* Material for the task
☆ ☆ ☆ ☆ ☆

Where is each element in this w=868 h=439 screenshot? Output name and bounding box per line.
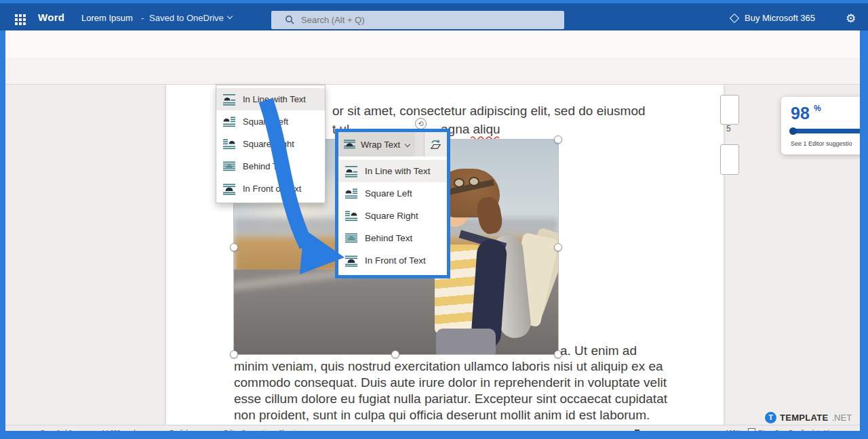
wrap-front-icon [223,183,235,195]
editor-score-percent: % [814,104,821,113]
floating-wrap-text-button[interactable]: Wrap Text [338,132,415,156]
template-net-logo-icon: T [765,412,776,423]
resize-handle-mid-left[interactable] [230,243,238,251]
menu-item-label: Square Left [243,117,288,127]
menu-item-label: Behind Text [243,161,289,171]
menu-bar: File Home Insert Layout References Revie… [0,30,868,58]
wrap-square-right-icon [223,138,235,150]
menu-item-in-front-of-text[interactable]: In Front of Text [338,249,447,272]
saved-status[interactable]: Saved to OneDrive [149,13,224,23]
diamond-icon [730,14,739,23]
document-text-fragment[interactable]: a. Ut enim ad [560,343,637,358]
wrap-front-icon [345,255,357,267]
menu-item-behind-text[interactable]: Behind Text [338,227,447,249]
flip-rotate-button[interactable] [424,132,447,156]
margin-widget-box [720,144,739,175]
wrap-square-left-icon [223,116,235,128]
search-input[interactable] [271,11,564,29]
frame-border-left [0,30,5,439]
menu-item-square-right[interactable]: Square Right [216,133,325,155]
template-net-name: TEMPLATE [780,413,829,423]
document-text-line[interactable]: esse cillum dolore eu fugiat nulla paria… [234,392,667,406]
document-text-line[interactable]: minim veniam, quis nostrud exercitation … [234,359,663,374]
wrap-behind-icon [345,232,357,245]
menu-item-square-right[interactable]: Square Right [338,205,447,227]
menu-item-label: In Front of Text [365,255,426,266]
resize-handle-bottom-center[interactable] [391,350,399,358]
menu-item-label: Behind Text [365,233,412,243]
margin-number: 5 [726,124,731,133]
menu-item-label: In Line with Text [365,166,431,176]
document-title[interactable]: Lorem Ipsum [81,13,133,23]
floating-wrap-text-menu: Wrap Text In Line with Text Square Left … [335,129,450,278]
wrap-text-icon [344,139,355,150]
template-net-tld: .NET [832,413,852,423]
resize-handle-mid-right[interactable] [554,243,562,251]
menu-item-in-line-with-text[interactable]: In Line with Text [338,160,447,182]
editor-suggestion-link[interactable]: See 1 Editor suggestio [791,140,852,147]
wrap-inline-icon [223,93,235,106]
ribbon: Wrap Text Rotate Crop Height Width ✓ Loc [0,58,868,85]
saved-status-chevron-icon[interactable] [227,14,233,19]
app-launcher-icon[interactable] [15,14,28,28]
editor-score-bar [791,129,868,133]
editor-score-card[interactable]: 98 % See 1 Editor suggestio [781,97,868,154]
title-bar: Word Lorem Ipsum - Saved to OneDrive Buy… [0,3,868,30]
menu-item-square-left[interactable]: Square Left [338,182,447,205]
menu-item-in-line-with-text[interactable]: In Line with Text [216,88,325,110]
frame-border-right [860,30,868,439]
resize-handle-top-right[interactable] [554,135,562,144]
menu-item-label: Square Left [365,188,412,198]
word-online-window: Word Lorem Ipsum - Saved to OneDrive Buy… [0,0,868,439]
editor-score-value: 98 [791,104,810,123]
app-name: Word [38,12,64,23]
resize-handle-bottom-left[interactable] [230,350,238,358]
wrap-behind-icon [223,161,235,173]
editor-score-bar-cap [789,127,797,135]
document-text-line[interactable]: non proident, sunt in culpa qui officia … [234,408,650,423]
menu-item-in-front-of-text[interactable]: In Front of Text [216,177,325,200]
floating-wrap-options-list: In Line with Text Square Left Square Rig… [338,156,447,275]
title-separator: - [141,13,144,23]
chevron-down-icon [405,142,410,147]
margin-widget-box [720,95,739,125]
floating-toolbar: Wrap Text [338,132,447,156]
menu-item-behind-text[interactable]: Behind Text [216,155,325,177]
wrap-text-dropdown-menu: In Line with Text Square Left Square Rig… [216,85,326,203]
menu-item-square-left[interactable]: Square Left [216,110,325,133]
document-text-line[interactable]: commodo consequat. Duis aute irure dolor… [234,375,667,390]
wrap-square-left-icon [345,188,357,200]
menu-item-label: Square Right [243,139,294,149]
menu-item-label: In Front of Text [243,184,301,194]
menu-item-label: Square Right [365,211,418,221]
wrap-square-right-icon [345,210,357,222]
template-net-watermark: T TEMPLATE.NET [765,412,852,423]
image-rotate-handle[interactable]: ⟲ [415,118,427,129]
menu-item-label: In Line with Text [243,94,306,104]
buy-microsoft-365-link[interactable]: Buy Microsoft 365 [745,13,815,23]
search-icon [285,15,294,24]
document-text-line[interactable]: or sit amet, consectetur adipiscing elit… [332,104,646,119]
wrap-inline-icon [345,165,357,177]
frame-border-bottom [0,431,868,439]
settings-gear-icon[interactable]: ⚙ [846,12,856,25]
wrap-text-label: Wrap Text [361,140,400,150]
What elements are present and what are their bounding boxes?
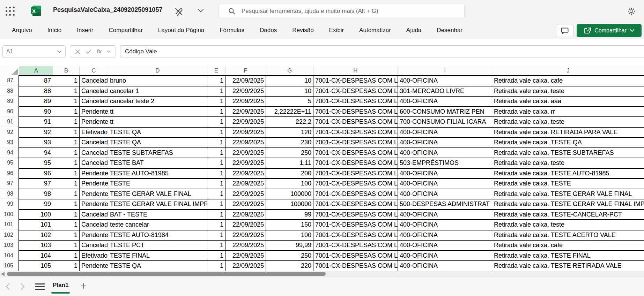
cell-A103[interactable]: 103 (19, 241, 53, 250)
cell-A100[interactable]: 100 (19, 210, 53, 220)
cell-C98[interactable]: Pendente (80, 189, 108, 199)
enter-check-icon[interactable] (86, 49, 91, 54)
column-header-f[interactable]: F (225, 66, 266, 75)
ribbon-tab-layout-da-página[interactable]: Layout da Página (153, 25, 210, 36)
cell-H92[interactable]: 7001-CX-DESPESAS COM L (313, 128, 398, 137)
column-header-h[interactable]: H (313, 66, 398, 75)
cell-J91[interactable]: Retirada vale caixa. teste (492, 117, 644, 127)
cell-H94[interactable]: 7001-CX-DESPESAS COM L (313, 148, 398, 158)
cell-F89[interactable]: 22/09/2025 (225, 97, 266, 106)
cell-J103[interactable]: Retirada vale caixa. café (492, 241, 644, 250)
cell-J93[interactable]: Retirada vale caixa. TESTE QA (492, 138, 644, 147)
cell-D98[interactable]: TESTE GERAR VALE FINAL (108, 189, 207, 199)
row-header-105[interactable]: 105 (0, 260, 18, 271)
app-launcher-icon[interactable] (5, 6, 15, 16)
cell-C88[interactable]: Cancelado (80, 86, 108, 96)
cell-C95[interactable]: Cancelado (80, 158, 108, 168)
cell-H99[interactable]: 7001-CX-DESPESAS COM L (313, 199, 398, 209)
cell-C101[interactable]: Cancelado (80, 220, 108, 230)
cell-J96[interactable]: Retirada vale caixa. TESTE AUTO-81985 (492, 169, 644, 179)
cell-H105[interactable]: 7001-CX-DESPESAS COM L (313, 261, 398, 271)
cell-I95[interactable]: 503-EMPRÉSTIMOS (398, 158, 492, 168)
cell-J97[interactable]: Retirada vale caixa. TESTE (492, 179, 644, 189)
cell-G96[interactable]: 200 (266, 169, 313, 179)
cell-I88[interactable]: 301-MERCADO LIVRE (398, 86, 492, 96)
search-input[interactable]: Pesquisar ferramentas, ajuda e muito mai… (218, 4, 465, 18)
cell-G92[interactable]: 120 (266, 128, 313, 137)
cell-I93[interactable]: 400-OFICINA (398, 138, 492, 147)
cell-H97[interactable]: 7001-CX-DESPESAS COM L (313, 179, 398, 189)
column-header-g[interactable]: G (266, 66, 313, 75)
cell-G88[interactable]: 10 (266, 86, 313, 96)
cell-D99[interactable]: TESTE GERAR VALE FINAL IMPR (108, 199, 207, 209)
cell-F88[interactable]: 22/09/2025 (225, 86, 266, 96)
cell-H100[interactable]: 7001-CX-DESPESAS COM L (313, 210, 398, 220)
cell-H88[interactable]: 7001-CX-DESPESAS COM L (313, 86, 398, 96)
column-header-i[interactable]: I (398, 66, 492, 75)
cell-F105[interactable]: 22/09/2025 (225, 261, 266, 271)
column-header-b[interactable]: B (53, 66, 80, 75)
cell-E91[interactable]: 1 (207, 117, 225, 127)
cell-B88[interactable]: 1 (53, 86, 80, 96)
ribbon-tab-arquivo[interactable]: Arquivo (6, 25, 38, 36)
cell-A92[interactable]: 92 (19, 128, 53, 137)
cell-E93[interactable]: 1 (207, 138, 225, 147)
row-header-96[interactable]: 96 (0, 168, 18, 179)
cell-B91[interactable]: 1 (53, 117, 80, 127)
column-header-a[interactable]: A (19, 66, 53, 75)
cell-E92[interactable]: 1 (207, 128, 225, 137)
cell-G99[interactable]: 100000 (266, 199, 313, 209)
cell-J100[interactable]: Retirada vale caixa. TESTE-CANCELAR-PCT (492, 210, 644, 220)
cell-D103[interactable]: TESTE PCT (108, 241, 207, 250)
cell-F101[interactable]: 22/09/2025 (225, 220, 266, 230)
cell-F97[interactable]: 22/09/2025 (225, 179, 266, 189)
cell-C97[interactable]: Pendente (80, 179, 108, 189)
cell-C91[interactable]: Pendente (80, 117, 108, 127)
cell-C105[interactable]: Pendente (80, 261, 108, 271)
add-sheet-button[interactable] (78, 281, 89, 291)
cell-G101[interactable]: 150 (266, 220, 313, 230)
cell-E98[interactable]: 1 (207, 189, 225, 199)
cell-A101[interactable]: 101 (19, 220, 53, 230)
cell-J102[interactable]: Retirada vale caixa. TESTE ACERTO VALE (492, 230, 644, 240)
cell-F93[interactable]: 22/09/2025 (225, 138, 266, 147)
cell-B95[interactable]: 1 (53, 158, 80, 168)
cell-H91[interactable]: 7001-CX-DESPESAS COM L (313, 117, 398, 127)
cell-A94[interactable]: 94 (19, 148, 53, 158)
cell-F91[interactable]: 22/09/2025 (225, 117, 266, 127)
cell-B89[interactable]: 1 (53, 97, 80, 106)
cell-D100[interactable]: BAT - TESTE (108, 210, 207, 220)
cell-B103[interactable]: 1 (53, 241, 80, 250)
horizontal-scrollbar-thumb[interactable] (7, 272, 326, 276)
cell-D92[interactable]: TESTE QA (108, 128, 207, 137)
cell-J88[interactable]: Retirada vale caixa. teste (492, 86, 644, 96)
cell-B97[interactable]: 1 (53, 179, 80, 189)
horizontal-scrollbar[interactable] (0, 271, 644, 277)
scroll-left-arrow-icon[interactable] (1, 272, 5, 276)
cell-C103[interactable]: Cancelado (80, 241, 108, 250)
row-header-92[interactable]: 92 (0, 127, 18, 137)
row-header-87[interactable]: 87 (0, 75, 18, 86)
cell-G104[interactable]: 250 (266, 251, 313, 261)
cell-A88[interactable]: 88 (19, 86, 53, 96)
name-box-chevron-icon[interactable] (57, 50, 62, 53)
cell-E87[interactable]: 1 (207, 76, 225, 86)
cancel-x-icon[interactable] (75, 49, 80, 54)
cell-J89[interactable]: Retirada vale caixa. aaa (492, 97, 644, 106)
cell-D105[interactable]: TESTE QA (108, 261, 207, 271)
cell-J101[interactable]: Retirada vale caixa. teste (492, 220, 644, 230)
cell-F99[interactable]: 22/09/2025 (225, 199, 266, 209)
cell-B100[interactable]: 1 (53, 210, 80, 220)
row-header-91[interactable]: 91 (0, 116, 18, 127)
previous-sheet-button[interactable] (3, 282, 12, 291)
cell-G93[interactable]: 230 (266, 138, 313, 147)
column-header-e[interactable]: E (207, 66, 225, 75)
ribbon-tab-automatizar[interactable]: Automatizar (354, 25, 397, 36)
cell-B92[interactable]: 1 (53, 128, 80, 137)
cell-E90[interactable]: 1 (207, 107, 225, 117)
cell-A90[interactable]: 90 (19, 107, 53, 117)
cell-G100[interactable]: 99 (266, 210, 313, 220)
next-sheet-button[interactable] (18, 282, 27, 291)
cell-J94[interactable]: Retirada vale caixa. TESTE SUBTAREFAS (492, 148, 644, 158)
row-header-95[interactable]: 95 (0, 158, 18, 168)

☆ ☆ ☆ ☆ ☆

* Task directions
Within the records above, tally the lines that contain "frame". Give the total and nothing more.

* Written reply
3